Deux véhicules du Service de police de Winnipeg à l'extérieur d'un restaurant où une femme a été agressée.

La police affirme que les propriétaires du restaurant faisaient face à d'importantes difficultés financières.

Photo : CBC/Ahmar Khan

Radio-Canada

Une famille winnipégoise accusée d'avoir orchestré une attaque antisémite dans son propre commerce avait des difficultés financières, notamment en raison d'un procès coûteux, affirme la police municipale.

Oxana et Alexander Berent, ainsi que leur fils, Maxim, nient les accusations selon lesquelles ils auraient mis en scène une attaque contre leur restaurant, le BerMax Caffé and Bistro, jeudi dernier.

En cette veille de la Pâque juive, la police avait reçu un appel affirmant qu'une femme y avait été agressée.

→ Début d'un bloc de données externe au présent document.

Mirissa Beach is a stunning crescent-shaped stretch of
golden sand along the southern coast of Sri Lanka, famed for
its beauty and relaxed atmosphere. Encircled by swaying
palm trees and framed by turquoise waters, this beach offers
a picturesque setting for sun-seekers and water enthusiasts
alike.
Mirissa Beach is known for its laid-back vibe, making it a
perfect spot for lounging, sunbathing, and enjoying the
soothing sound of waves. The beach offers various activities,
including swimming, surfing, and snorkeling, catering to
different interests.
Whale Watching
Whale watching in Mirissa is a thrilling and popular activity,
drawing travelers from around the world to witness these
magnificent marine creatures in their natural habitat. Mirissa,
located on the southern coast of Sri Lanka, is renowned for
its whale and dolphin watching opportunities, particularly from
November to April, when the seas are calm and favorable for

Elle indiquait ensuite que le restaurant était la cible d'un vol qualifié et qu'il avait été vandalisé et recouvert de graffitis haineux.

Les trois membres de la famille Berent ont été accusés de méfait public au terme d'une enquête sur ce qui était considéré tout d'abord comme un crime haineux.

Selon des documents présentés en cour, les parents ont été condamnés à payer 112 000 $ à la Business Development Bank of Canada pour un prêt qu’ils n’ont pas remboursé.

Plus récemment, leur fils a été poursuivi par la Banque Royale pour une dette de 43 000 $ sur une carte de crédit, mais cette allégation n'a pas été prouvée en cour, et Maxim Berent n’y a pas encore répondu.

Les trois membres de la famille doivent comparaître devant un tribunal en mai.